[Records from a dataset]
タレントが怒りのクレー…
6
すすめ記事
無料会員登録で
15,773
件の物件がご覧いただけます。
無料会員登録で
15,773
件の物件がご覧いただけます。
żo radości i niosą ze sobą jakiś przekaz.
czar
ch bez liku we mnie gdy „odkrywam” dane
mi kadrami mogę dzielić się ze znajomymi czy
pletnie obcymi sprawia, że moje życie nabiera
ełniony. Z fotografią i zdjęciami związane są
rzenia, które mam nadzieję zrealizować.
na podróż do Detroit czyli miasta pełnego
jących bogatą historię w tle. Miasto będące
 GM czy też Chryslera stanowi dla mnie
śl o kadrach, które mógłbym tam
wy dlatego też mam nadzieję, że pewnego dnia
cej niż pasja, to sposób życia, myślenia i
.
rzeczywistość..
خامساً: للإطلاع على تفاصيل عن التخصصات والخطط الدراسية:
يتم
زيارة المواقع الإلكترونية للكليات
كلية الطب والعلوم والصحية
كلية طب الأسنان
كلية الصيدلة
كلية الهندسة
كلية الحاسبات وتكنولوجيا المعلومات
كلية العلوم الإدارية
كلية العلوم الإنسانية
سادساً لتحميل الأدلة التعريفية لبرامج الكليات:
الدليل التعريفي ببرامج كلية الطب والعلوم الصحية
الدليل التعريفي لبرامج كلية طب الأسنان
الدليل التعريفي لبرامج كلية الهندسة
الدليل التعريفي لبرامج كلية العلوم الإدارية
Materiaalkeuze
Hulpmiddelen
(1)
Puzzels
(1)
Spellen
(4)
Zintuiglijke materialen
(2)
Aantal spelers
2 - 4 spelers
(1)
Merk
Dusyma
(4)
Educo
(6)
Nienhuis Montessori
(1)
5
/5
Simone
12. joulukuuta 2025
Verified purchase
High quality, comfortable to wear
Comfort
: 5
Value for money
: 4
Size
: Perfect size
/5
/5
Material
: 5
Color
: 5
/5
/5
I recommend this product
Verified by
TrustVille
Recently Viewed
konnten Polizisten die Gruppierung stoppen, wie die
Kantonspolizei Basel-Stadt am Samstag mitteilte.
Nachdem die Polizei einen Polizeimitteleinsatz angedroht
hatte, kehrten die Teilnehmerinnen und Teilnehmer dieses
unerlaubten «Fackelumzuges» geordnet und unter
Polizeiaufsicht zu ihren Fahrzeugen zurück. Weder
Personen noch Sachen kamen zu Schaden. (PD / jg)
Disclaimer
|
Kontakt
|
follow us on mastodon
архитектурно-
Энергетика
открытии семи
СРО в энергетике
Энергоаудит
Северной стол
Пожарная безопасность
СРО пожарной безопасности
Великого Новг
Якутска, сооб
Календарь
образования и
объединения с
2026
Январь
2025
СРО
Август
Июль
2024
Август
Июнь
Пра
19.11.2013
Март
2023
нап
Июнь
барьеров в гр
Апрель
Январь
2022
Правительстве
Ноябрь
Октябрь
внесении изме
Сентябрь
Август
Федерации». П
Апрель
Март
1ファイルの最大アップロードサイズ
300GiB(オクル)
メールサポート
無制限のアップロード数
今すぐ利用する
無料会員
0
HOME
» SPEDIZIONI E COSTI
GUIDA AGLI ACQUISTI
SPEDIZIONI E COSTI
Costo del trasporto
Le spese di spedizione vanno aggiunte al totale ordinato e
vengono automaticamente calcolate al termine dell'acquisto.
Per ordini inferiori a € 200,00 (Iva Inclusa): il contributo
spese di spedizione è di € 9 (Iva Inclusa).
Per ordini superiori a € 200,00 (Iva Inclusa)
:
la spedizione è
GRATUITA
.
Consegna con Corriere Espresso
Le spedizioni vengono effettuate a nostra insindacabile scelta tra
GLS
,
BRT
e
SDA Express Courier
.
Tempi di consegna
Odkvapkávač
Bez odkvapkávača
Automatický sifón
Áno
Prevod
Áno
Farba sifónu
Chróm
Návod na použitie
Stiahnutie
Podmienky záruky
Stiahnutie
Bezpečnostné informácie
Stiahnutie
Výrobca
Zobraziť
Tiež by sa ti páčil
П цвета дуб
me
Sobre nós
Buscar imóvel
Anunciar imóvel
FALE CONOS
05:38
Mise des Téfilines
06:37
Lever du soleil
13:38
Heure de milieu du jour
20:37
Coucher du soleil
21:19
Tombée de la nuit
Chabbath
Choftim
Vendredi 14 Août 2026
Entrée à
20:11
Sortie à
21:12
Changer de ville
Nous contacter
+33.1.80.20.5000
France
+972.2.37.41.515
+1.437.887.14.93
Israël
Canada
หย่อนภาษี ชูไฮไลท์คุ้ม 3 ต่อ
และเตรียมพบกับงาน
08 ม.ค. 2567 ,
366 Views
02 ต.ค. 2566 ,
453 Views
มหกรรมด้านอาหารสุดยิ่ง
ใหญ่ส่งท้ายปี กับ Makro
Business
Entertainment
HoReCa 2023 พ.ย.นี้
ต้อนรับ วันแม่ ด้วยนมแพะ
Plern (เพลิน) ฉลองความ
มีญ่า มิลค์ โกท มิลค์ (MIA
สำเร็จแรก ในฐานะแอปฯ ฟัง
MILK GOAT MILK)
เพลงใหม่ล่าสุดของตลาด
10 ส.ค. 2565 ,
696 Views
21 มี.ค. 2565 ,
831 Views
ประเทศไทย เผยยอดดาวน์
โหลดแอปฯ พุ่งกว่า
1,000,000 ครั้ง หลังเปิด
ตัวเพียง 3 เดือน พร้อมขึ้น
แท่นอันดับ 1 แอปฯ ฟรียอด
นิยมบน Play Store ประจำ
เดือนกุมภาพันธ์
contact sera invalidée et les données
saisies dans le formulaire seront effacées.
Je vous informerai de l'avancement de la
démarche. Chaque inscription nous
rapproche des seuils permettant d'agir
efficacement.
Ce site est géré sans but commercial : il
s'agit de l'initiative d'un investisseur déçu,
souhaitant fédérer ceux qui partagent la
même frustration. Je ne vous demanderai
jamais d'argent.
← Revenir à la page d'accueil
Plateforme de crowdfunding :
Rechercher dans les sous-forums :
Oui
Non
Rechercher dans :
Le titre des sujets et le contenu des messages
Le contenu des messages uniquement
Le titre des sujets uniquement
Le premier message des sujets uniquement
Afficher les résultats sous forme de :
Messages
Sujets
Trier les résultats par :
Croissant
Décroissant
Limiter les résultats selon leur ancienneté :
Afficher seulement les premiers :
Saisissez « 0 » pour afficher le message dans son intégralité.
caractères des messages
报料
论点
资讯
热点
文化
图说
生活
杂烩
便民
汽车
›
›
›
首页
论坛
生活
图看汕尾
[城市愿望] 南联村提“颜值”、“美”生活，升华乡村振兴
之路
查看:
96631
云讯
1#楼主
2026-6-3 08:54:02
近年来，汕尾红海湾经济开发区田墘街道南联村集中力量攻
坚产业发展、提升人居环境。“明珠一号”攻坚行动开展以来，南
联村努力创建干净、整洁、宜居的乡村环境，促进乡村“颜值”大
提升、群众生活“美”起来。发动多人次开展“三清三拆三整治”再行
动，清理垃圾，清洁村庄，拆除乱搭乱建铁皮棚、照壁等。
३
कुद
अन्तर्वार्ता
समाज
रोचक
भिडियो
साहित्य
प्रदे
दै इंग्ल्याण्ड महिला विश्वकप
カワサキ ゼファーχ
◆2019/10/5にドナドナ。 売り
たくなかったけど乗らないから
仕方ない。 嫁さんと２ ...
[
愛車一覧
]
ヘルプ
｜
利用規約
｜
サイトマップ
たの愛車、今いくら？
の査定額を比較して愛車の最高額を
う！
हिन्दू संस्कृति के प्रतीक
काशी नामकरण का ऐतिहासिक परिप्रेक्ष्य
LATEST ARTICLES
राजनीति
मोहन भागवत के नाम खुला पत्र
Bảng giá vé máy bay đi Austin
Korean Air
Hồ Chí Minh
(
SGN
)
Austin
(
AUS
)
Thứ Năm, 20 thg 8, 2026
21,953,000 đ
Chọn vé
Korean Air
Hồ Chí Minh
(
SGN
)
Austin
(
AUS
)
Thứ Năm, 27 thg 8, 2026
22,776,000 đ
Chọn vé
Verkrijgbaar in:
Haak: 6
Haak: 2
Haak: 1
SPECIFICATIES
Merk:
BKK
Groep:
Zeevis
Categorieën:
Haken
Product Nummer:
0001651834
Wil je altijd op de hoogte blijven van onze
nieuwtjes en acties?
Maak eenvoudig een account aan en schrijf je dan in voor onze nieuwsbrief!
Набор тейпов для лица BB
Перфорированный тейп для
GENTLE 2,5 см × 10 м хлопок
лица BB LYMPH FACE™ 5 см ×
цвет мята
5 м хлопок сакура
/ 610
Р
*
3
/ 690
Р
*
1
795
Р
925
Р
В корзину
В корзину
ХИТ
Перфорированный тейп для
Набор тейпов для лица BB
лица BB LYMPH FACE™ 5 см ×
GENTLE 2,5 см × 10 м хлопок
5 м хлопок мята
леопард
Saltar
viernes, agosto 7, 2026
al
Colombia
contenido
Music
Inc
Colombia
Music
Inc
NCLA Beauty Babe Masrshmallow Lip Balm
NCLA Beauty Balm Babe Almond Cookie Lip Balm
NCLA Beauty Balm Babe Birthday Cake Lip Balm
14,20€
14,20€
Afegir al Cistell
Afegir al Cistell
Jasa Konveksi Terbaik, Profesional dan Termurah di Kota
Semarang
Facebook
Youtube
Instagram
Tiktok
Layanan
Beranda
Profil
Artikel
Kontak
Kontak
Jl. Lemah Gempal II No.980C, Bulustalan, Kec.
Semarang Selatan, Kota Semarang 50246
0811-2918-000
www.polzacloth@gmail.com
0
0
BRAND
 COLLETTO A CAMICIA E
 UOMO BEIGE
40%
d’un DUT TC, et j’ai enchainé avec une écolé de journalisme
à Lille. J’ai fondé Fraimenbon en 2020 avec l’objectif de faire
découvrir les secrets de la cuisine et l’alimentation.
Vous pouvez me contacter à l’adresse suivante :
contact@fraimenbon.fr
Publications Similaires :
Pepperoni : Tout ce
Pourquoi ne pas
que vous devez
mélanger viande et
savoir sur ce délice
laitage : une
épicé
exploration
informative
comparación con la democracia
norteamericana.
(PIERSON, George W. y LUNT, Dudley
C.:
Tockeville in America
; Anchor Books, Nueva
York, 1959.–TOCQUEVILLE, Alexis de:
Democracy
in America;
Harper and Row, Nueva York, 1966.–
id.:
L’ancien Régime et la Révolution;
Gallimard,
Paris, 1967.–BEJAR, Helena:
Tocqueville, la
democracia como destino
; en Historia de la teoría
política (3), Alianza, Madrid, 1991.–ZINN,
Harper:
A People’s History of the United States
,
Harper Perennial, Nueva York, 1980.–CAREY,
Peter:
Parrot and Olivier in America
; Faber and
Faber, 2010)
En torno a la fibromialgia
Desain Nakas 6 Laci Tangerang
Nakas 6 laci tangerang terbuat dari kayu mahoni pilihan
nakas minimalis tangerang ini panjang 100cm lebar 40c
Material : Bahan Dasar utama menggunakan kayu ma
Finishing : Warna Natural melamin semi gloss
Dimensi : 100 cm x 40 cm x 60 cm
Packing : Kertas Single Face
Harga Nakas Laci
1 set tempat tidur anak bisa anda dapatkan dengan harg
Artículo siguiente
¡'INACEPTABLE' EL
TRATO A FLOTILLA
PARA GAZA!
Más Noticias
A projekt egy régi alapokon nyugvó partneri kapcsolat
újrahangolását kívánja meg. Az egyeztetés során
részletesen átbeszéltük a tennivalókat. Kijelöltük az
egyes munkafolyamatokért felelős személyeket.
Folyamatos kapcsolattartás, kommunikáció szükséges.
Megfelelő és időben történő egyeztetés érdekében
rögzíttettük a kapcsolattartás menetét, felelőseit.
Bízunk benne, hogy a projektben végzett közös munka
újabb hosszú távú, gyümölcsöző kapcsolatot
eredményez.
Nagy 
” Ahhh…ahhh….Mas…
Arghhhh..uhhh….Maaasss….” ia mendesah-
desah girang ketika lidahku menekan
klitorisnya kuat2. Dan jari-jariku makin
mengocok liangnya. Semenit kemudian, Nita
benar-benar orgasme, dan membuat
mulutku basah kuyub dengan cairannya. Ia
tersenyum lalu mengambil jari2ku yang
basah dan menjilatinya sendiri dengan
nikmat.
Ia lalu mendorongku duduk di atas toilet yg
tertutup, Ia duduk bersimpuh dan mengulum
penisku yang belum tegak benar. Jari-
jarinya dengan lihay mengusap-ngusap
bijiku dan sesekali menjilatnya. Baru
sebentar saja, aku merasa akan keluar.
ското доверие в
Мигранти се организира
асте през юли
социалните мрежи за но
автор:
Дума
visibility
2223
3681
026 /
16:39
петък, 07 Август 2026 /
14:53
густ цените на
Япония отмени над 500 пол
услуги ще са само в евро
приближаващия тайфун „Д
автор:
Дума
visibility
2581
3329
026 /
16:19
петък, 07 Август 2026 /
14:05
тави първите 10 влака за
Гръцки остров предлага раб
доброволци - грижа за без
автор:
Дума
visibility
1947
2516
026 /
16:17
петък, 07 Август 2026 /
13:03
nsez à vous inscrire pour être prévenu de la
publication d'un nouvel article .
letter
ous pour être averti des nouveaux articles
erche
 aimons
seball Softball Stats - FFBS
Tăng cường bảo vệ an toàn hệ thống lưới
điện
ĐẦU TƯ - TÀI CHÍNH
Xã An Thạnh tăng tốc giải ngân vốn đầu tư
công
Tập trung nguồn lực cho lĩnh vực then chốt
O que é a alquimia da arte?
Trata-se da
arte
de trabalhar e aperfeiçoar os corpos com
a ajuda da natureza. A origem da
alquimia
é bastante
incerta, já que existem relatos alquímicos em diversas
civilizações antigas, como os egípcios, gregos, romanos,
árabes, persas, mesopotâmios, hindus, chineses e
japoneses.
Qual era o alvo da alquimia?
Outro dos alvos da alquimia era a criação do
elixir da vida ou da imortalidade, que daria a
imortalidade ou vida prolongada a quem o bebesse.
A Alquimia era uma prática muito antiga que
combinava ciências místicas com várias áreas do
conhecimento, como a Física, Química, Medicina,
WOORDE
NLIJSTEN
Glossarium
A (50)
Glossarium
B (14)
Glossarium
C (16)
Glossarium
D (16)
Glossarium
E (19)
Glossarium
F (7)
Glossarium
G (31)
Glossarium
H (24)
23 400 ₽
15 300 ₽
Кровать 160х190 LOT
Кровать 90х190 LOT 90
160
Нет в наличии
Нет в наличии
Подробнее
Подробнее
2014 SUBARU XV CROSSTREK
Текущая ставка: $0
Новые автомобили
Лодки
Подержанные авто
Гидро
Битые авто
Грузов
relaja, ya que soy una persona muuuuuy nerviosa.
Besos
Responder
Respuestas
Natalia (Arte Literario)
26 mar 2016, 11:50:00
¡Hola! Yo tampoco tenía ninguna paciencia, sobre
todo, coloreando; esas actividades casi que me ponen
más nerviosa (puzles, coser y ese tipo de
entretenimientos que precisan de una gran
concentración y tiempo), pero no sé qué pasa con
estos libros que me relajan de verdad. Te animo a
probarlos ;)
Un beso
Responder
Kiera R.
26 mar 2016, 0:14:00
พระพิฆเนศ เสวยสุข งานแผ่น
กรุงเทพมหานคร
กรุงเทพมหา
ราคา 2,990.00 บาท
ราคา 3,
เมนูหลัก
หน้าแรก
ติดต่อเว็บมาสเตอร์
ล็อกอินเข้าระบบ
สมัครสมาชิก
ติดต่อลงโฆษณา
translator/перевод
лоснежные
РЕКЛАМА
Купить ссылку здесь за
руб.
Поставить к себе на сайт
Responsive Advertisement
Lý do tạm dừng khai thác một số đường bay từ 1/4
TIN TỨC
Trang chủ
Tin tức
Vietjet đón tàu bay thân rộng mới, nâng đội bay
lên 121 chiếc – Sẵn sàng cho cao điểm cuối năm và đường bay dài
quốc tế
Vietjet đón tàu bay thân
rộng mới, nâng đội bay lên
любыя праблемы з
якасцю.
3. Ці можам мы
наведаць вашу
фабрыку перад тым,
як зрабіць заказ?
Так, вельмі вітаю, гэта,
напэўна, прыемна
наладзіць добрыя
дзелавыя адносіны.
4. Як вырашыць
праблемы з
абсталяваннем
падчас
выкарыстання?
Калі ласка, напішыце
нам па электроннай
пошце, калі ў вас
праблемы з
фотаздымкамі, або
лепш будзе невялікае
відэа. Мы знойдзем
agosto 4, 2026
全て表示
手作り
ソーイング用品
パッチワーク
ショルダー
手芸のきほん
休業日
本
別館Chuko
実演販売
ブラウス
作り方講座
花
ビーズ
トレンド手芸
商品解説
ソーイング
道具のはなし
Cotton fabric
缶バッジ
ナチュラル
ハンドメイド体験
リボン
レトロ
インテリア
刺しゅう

» PROBLEM STATEMENT: Transcribe, exactly as written, all lines of the entries above from the first to the one containing "Великого Новг", and no more.

» WRITTEN SOLUTION:
タレントが怒りのクレー…
6
すすめ記事
無料会員登録で
15,773
件の物件がご覧いただけます。
無料会員登録で
15,773
件の物件がご覧いただけます。
żo radości i niosą ze sobą jakiś przekaz.
czar
ch bez liku we mnie gdy „odkrywam” dane
mi kadrami mogę dzielić się ze znajomymi czy
pletnie obcymi sprawia, że moje życie nabiera
ełniony. Z fotografią i zdjęciami związane są
rzenia, które mam nadzieję zrealizować.
na podróż do Detroit czyli miasta pełnego
jących bogatą historię w tle. Miasto będące
 GM czy też Chryslera stanowi dla mnie
śl o kadrach, które mógłbym tam
wy dlatego też mam nadzieję, że pewnego dnia
cej niż pasja, to sposób życia, myślenia i
.
rzeczywistość..
خامساً: للإطلاع على تفاصيل عن التخصصات والخطط الدراسية:
يتم
زيارة المواقع الإلكترونية للكليات
كلية الطب والعلوم والصحية
كلية طب الأسنان
كلية الصيدلة
كلية الهندسة
كلية الحاسبات وتكنولوجيا المعلومات
كلية العلوم الإدارية
كلية العلوم الإنسانية
سادساً لتحميل الأدلة التعريفية لبرامج الكليات:
الدليل التعريفي ببرامج كلية الطب والعلوم الصحية
الدليل التعريفي لبرامج كلية طب الأسنان
الدليل التعريفي لبرامج كلية الهندسة
الدليل التعريفي لبرامج كلية العلوم الإدارية
Materiaalkeuze
Hulpmiddelen
(1)
Puzzels
(1)
Spellen
(4)
Zintuiglijke materialen
(2)
Aantal spelers
2 - 4 spelers
(1)
Merk
Dusyma
(4)
Educo
(6)
Nienhuis Montessori
(1)
5
/5
Simone
12. joulukuuta 2025
Verified purchase
High quality, comfortable to wear
Comfort
: 5
Value for money
: 4
Size
: Perfect size
/5
/5
Material
: 5
Color
: 5
/5
/5
I recommend this product
Verified by
TrustVille
Recently Viewed
konnten Polizisten die Gruppierung stoppen, wie die
Kantonspolizei Basel-Stadt am Samstag mitteilte.
Nachdem die Polizei einen Polizeimitteleinsatz angedroht
hatte, kehrten die Teilnehmerinnen und Teilnehmer dieses
unerlaubten «Fackelumzuges» geordnet und unter
Polizeiaufsicht zu ihren Fahrzeugen zurück. Weder
Personen noch Sachen kamen zu Schaden. (PD / jg)
Disclaimer
|
Kontakt
|
follow us on mastodon
архитектурно-
Энергетика
открытии семи
СРО в энергетике
Энергоаудит
Северной стол
Пожарная безопасность
СРО пожарной безопасности
Великого Новг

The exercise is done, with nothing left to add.